Naturally occurring prodigiosenes are produced by microorganisms such as Streptomyces and Serratia marcescens. Prodigiosenes are fascinating for their wide range of biological activities in the form of anti-cancer, immunosuppressive, and antimicrobial agents. Some of the analogs, such as prodigiosin, are currently undergoing preclinical and clinical trials. Despite such widespread interest, the origin of prodigiosin's biological activity has not been established unambiguously. Based on biological studies, it is known that prodigiosin plays a physiologically relevant role and has several cellular targets. The work described in this thesis explores some of the chemistry that may help explain prodigiosenes' biological activity.

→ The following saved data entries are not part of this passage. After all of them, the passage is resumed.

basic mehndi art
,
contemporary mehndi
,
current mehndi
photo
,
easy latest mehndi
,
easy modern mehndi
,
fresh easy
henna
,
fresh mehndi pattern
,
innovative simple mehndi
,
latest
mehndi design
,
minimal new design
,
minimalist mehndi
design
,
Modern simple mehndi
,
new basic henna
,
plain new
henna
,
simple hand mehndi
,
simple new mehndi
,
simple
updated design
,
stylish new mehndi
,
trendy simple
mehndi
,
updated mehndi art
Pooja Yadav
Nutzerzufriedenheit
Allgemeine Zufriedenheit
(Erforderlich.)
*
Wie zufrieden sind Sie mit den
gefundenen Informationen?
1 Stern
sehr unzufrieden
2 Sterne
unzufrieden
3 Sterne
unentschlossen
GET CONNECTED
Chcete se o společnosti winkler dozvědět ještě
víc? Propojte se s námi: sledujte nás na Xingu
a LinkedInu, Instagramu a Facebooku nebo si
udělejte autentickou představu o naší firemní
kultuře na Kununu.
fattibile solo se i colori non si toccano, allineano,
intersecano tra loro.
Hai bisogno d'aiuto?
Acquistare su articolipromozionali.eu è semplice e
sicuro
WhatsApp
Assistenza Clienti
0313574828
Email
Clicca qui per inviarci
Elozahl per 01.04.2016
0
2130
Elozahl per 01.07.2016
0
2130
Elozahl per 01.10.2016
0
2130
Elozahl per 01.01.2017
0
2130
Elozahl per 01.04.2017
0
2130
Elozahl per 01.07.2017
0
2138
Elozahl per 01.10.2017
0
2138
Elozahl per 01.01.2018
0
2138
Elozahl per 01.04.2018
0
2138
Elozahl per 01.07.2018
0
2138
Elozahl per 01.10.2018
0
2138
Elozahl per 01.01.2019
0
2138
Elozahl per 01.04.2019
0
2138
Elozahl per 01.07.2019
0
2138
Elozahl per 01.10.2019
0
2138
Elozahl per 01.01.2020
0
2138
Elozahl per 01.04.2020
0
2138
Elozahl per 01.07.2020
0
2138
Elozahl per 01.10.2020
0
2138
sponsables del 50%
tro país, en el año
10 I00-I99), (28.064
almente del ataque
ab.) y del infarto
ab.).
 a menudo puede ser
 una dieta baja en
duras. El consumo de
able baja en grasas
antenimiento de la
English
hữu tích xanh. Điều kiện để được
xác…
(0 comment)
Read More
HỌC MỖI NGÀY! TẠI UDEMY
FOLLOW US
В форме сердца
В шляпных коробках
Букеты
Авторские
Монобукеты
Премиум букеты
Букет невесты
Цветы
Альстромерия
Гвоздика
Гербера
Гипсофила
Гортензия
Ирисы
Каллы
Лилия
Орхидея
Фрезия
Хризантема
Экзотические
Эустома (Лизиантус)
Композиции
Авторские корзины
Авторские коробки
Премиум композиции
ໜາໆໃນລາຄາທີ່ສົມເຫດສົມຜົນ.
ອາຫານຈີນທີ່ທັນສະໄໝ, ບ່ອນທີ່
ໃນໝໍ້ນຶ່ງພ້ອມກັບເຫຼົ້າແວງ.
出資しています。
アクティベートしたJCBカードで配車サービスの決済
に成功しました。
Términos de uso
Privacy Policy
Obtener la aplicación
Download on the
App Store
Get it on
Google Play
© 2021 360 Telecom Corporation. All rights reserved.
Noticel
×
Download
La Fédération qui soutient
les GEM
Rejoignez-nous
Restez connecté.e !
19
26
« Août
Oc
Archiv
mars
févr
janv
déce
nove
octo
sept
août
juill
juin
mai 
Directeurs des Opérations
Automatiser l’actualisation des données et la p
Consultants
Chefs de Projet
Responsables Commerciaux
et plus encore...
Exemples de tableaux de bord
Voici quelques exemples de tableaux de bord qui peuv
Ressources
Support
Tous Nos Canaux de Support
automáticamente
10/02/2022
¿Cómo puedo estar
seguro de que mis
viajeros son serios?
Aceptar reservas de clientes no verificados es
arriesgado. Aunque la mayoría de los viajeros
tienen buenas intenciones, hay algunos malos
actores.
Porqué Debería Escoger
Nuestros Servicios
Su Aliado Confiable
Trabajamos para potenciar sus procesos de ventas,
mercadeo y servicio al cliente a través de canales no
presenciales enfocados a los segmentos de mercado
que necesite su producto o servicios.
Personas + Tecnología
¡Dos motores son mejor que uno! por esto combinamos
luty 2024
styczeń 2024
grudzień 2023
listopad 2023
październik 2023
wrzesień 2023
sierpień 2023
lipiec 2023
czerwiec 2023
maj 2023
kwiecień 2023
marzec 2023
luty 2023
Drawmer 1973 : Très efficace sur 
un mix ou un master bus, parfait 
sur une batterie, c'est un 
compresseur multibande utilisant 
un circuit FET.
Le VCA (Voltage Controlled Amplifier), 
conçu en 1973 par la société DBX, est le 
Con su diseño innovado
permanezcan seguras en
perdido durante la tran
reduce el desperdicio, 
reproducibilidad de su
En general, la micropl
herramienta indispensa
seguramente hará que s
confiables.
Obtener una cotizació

A new series of analogs of prodigiosin bearing an additional methyl and a carbonyl group at the C-ring were evaluated as transmembrane anion transporters. The effect of C-ring modifications in these new prodigiosenes on their basicity, transmembrane anion transport ability and their in vitro anticancer activity was assessed. The ability of prodigiosenes to facilitate co-transport of H⁺Cl⁻ leading to alteration of intracellular pH, and catalyze anion exchange across lipid bilayers has been proposed to be one of the cause of its anti-cancer activity. It has been suggested that the prodigiosenes bind anions in their protonated state at physiological pH. Prodigiosene analogs with modified B-ring demonstrated that the electronic nature of the substituent on the B-ring influences the basicity of these analogs, and consequently, their anion transport efficiency is also affected. 

A study of the conformations of prodigiosin and its analogs was performed to learn about how the ligands orient in different solvents. This information could potentially link the preferred conformational states of these compounds and their observed biological activities. Lastly, we confirmed that prodigiosin binds at the 3ˈ end of a G-quadruplex DNA. The results from this chapter are significant as they widen the scope of developing prodigiosenes as G-quadruplex binding ligands or telomerase inhibiting agents. Further, they lead the way to revealing another possible mechanism to explain the anti-cancer activity of prodigiosenes.